RECORD EXTRACTS section start

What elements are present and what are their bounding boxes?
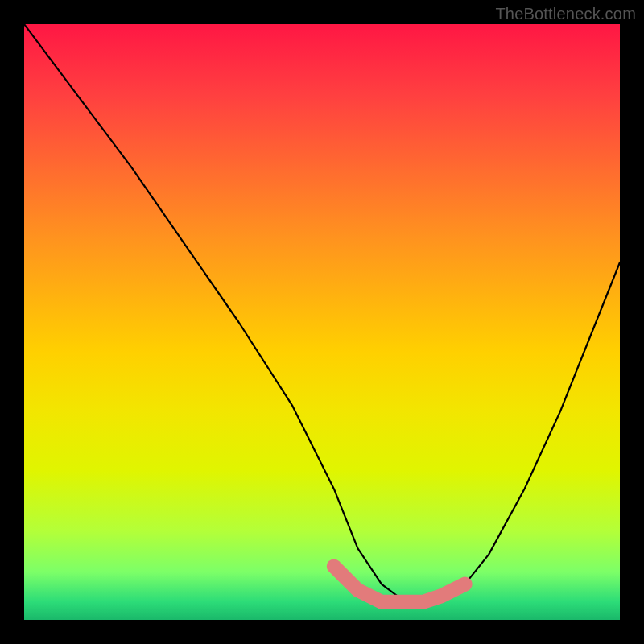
chart-frame: TheBottleneck.com bbox=[0, 0, 644, 644]
watermark-text: TheBottleneck.com bbox=[495, 5, 636, 23]
bottleneck-curve bbox=[24, 24, 620, 602]
plot-area bbox=[24, 24, 620, 620]
trough-highlight bbox=[334, 566, 465, 601]
chart-svg bbox=[24, 24, 620, 620]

RECORD EXTRACTS section end

WORK TASK:
An exact copy of the whole listing is required, minus the pictures.

SOLUTION TO THE PROBLEM:
What elements are present and what are their bounding boxes?
chart-frame: TheBottleneck.com bbox=[0, 0, 644, 644]
watermark-text: TheBottleneck.com bbox=[495, 5, 636, 23]
bottleneck-curve bbox=[24, 24, 620, 602]
plot-area bbox=[24, 24, 620, 620]
trough-highlight bbox=[334, 566, 465, 601]
chart-svg bbox=[24, 24, 620, 620]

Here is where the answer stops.